Japão volta a ser grande destino de imigrantes brasileiros
Japão volta a ser grande destino de imigrantes brasileiros
Crise financeira e falta de segurança estão entre os motivos
Postado em 15/05/2018
(Família Yamabe se mudou há um ano para Kariya, à procura de melhor condição de vida para a filha. Foto: Arquivo pessoal / BBCBrasil.com)

O Japão vem lutando, sem muito sucesso, para melhorar seu crescimento econômico desde a recessão causada pela crise de 2008. Reflexos dessa tentativa frustrada no país são a estagnação, em níveis abaixo do esperado, do aumento salarial e das taxas de emprego. Mas, embora o cenário não seja dos mais convidativos, cresce no país a imigração de nipo-brasileiros. 


Segundo dados de 2016, os consulados japoneses no Brasil emitiram mais de 11 mil vistos para descendentes, cônjuges e dependentes - um aumento de quase três vezes quando comparado aos registros de 2014. E, de acordo com as agências de emprego responsáveis por fazer ponte entre os brasileiros e empresas japonesas, a tendência se manteve nos dois últimos anos.


(Foto: BBCBrasil.com)


A realidade no Japão, contudo, não é a mesma que se via na década de 1990 - quando houve o maior movimento dos dekasseguis (imigrantes descendentes de japoneses que buscam trabalho no Japão) para o país. Antes, com no máximo três anos de trabalho, conseguia-se economizar o suficiente para comprar uma casa confortável no Brasil; hoje, o cenário é outro. Em parte, a mudança se deu porque houve um aumento expressivo dos preços brasileiros, mas há também o fato de o câmbio já não ser mais tão favorável quanto era 20 anos atrás.
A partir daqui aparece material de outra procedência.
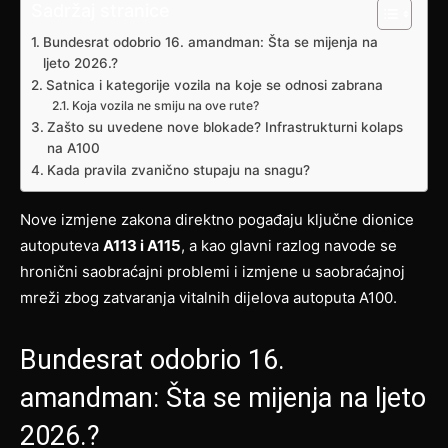
Sadržaj stranice
Bundesrat odobrio 16. amandman: Šta se mijenja na
ljeto 2026.?
Satnica i kategorije vozila na koje se odnosi zabrana
Koja vozila ne smiju na ove rute?
Zašto su uvedene nove blokade? Infrastrukturni kolaps
na A100
Kada pravila zvanično stupaju na snagu?
Nove izmjene zakona direktno pogađaju ključne dionice
autoputeva
A113 i A115
, a kao glavni razlog navode se
hronični saobraćajni problemi i izmjene u saobraćajnoj
mreži zbog zatvaranja vitalnih dijelova autoputa A100.
Bundesrat odobrio 16.
amandman: Šta se mijenja na ljeto
2026.?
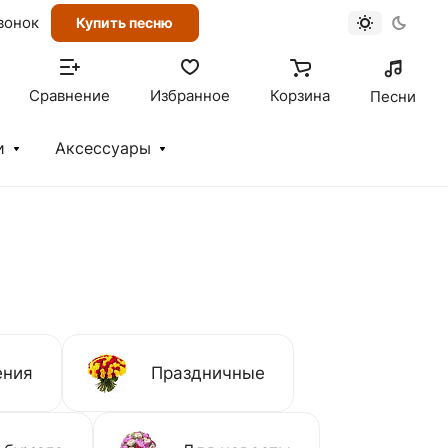
вонок
Купить песню
Сравнение
Избранное
Корзина
Песни
и
Аксессуары
ения
Праздничные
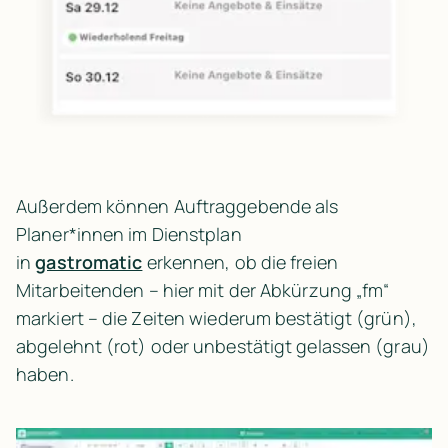
Außerdem können Auftraggebende als 
Planer*innen im Dienstplan 
in 
gastromatic
 erkennen, ob die freien 
Mitarbeitenden – hier mit der Abkürzung „fm“ 
markiert – die Zeiten wiederum bestätigt (grün), 
abgelehnt (rot) oder unbestätigt gelassen (grau) 
haben.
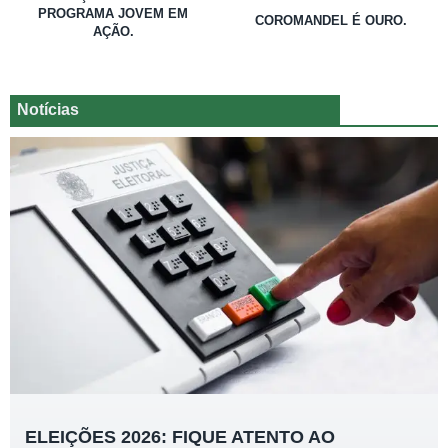
PROGRAMA JOVEM EM
COROMANDEL É OURO.
AÇÃO.
Notícias
ELEIÇÕES 2026: FIQUE ATENTO AO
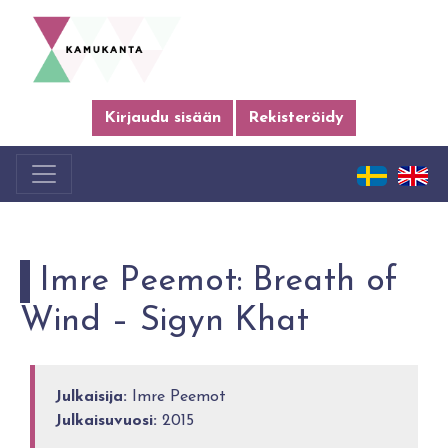
Kirjaudu sisään
Rekisteröidy
Imre Peemot: Breath of
Wind – Sigyn Khat
Julkaisija:
Imre Peemot
Julkaisuvuosi:
2015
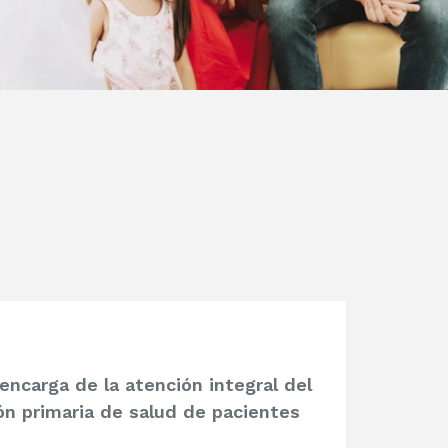
encarga de la atención integral del
ión primaria de salud de pacientes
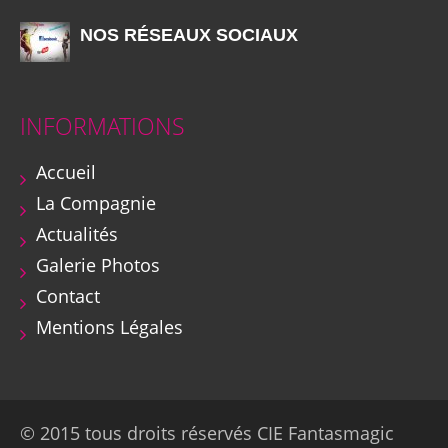
NOS RÉSEAUX SOCIAUX
INFORMATIONS
Accueil
La Compagnie
Actualités
Galerie Photos
Contact
Mentions Légales
© 2015 tous droits réservés CIE Fantasmagic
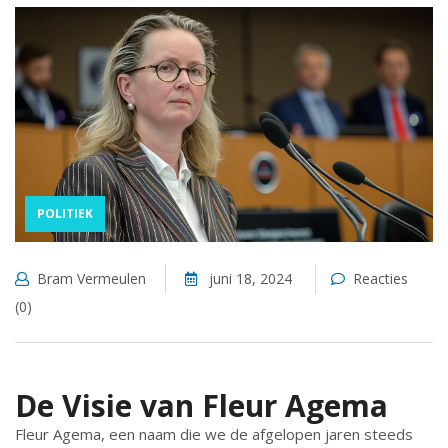
POLITIEK
Bram Vermeulen
juni 18, 2024
Reacties
(0)
De Visie van Fleur Agema
Fleur Agema, een naam die we de afgelopen jaren steeds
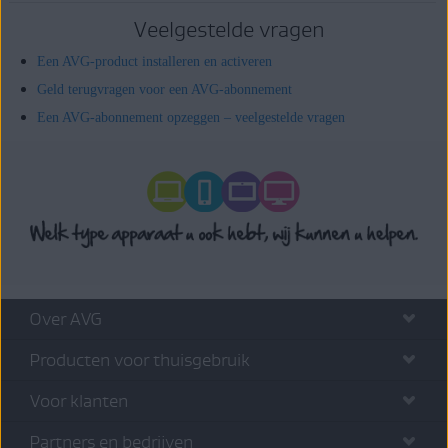
Veelgestelde vragen
Een AVG-product installeren en activeren
Geld terugvragen voor een AVG-abonnement
Een AVG-abonnement opzeggen – veelgestelde vragen
Over AVG
Producten voor thuisgebruik
Voor klanten
Partners en bedrijven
Talvez por essa razão, os nisseis e sanseis brasileiros afirmam não ser somente a questão do emprego o que os motiva a deixar o Brasil rumo à terra do sol nascente.  “Muita gente que está indo agora já foi dekassegui. Tem gente que voltou (para o Brasil) e tentou montar um negócio, mas não deu certo. Tem gente que está assustada com a insegurança, com os assaltos", analisa Kleber Ariyoshi, sócio-diretor da agência de empregos Itiban, que tem sede nos dois países.


Outro fator atrativo, segundo Ariyoshi, tem sido a proximidade das Olimpíadas de Tóquio, em 2020. Diante da falta de mão de obra no Japão, a procura por brasileiros pelas empresas japonesas tem sido cada vez maior. "Atendemos três ou quatro delas por semana aqui", ele afirma.